▶ _Input for this task_

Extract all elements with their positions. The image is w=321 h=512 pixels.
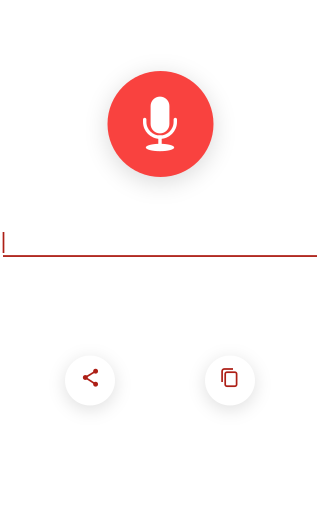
button[interactable]: Record (108, 71, 214, 177)
button[interactable]: Share (65, 356, 115, 406)
button[interactable]: Copy (205, 356, 255, 406)
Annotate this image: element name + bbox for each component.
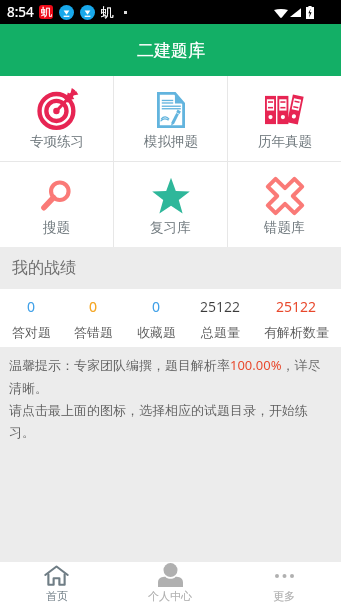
- staticText: 25122: [200, 297, 241, 316]
- button[interactable]: 0: [137, 289, 176, 347]
- staticText: 错题库: [264, 219, 305, 236]
- button[interactable]: Profile: [113, 562, 227, 606]
- button[interactable]: 模拟押题: [114, 76, 227, 161]
- button[interactable]: 历年真题: [228, 76, 341, 161]
- staticText: 历年真题: [258, 133, 312, 150]
- button[interactable]: Home: [0, 562, 113, 606]
- staticText: 虮: [41, 5, 52, 19]
- staticText: 复习库: [150, 219, 191, 236]
- staticText: 首页: [46, 589, 68, 603]
- staticText: 专项练习: [30, 133, 84, 150]
- staticText: 二建题库: [137, 40, 205, 61]
- staticText: 虮: [101, 4, 114, 20]
- staticText: 收藏题: [137, 324, 176, 340]
- other: Profile: [158, 564, 183, 587]
- button[interactable]: More: [227, 562, 341, 606]
- button[interactable]: 错题库: [228, 162, 341, 247]
- staticText: 我的战绩: [12, 258, 76, 278]
- staticText: 答错题: [74, 324, 113, 340]
- staticText: 个人中心: [148, 589, 192, 603]
- button[interactable]: 25122: [200, 289, 241, 347]
- staticText: 模拟押题: [144, 133, 198, 150]
- button[interactable]: 复习库: [114, 162, 227, 247]
- staticText: 8:54: [7, 3, 34, 21]
- button[interactable]: 25122: [264, 289, 329, 347]
- staticText: 更多: [273, 589, 295, 603]
- staticText: 25122: [276, 297, 317, 316]
- button[interactable]: 0: [74, 289, 113, 347]
- button[interactable]: 专项练习: [0, 76, 113, 161]
- staticText: 0: [89, 297, 98, 316]
- staticText: 答对题: [12, 324, 51, 340]
- button[interactable]: 搜题: [0, 162, 113, 247]
- staticText: 搜题: [43, 219, 70, 236]
- other: More: [275, 572, 294, 580]
- staticText: 温馨提示：专家团队编撰，题目解析率100.00%，详尽清晰。 请点击最上面的图标…: [9, 356, 332, 441]
- button[interactable]: 0: [12, 289, 51, 347]
- staticText: 0: [152, 297, 161, 316]
- staticText: 有解析数量: [264, 324, 329, 340]
- staticText: 总题量: [201, 324, 240, 340]
- staticText: 0: [27, 297, 36, 316]
- other: Home: [44, 565, 69, 586]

▶ _Task to carry out_
Which lines above contain the word "More"? Copy each one.

▶ _Exercise response_
- button[interactable]: More: [227, 562, 341, 606]
- other: More: [275, 572, 294, 580]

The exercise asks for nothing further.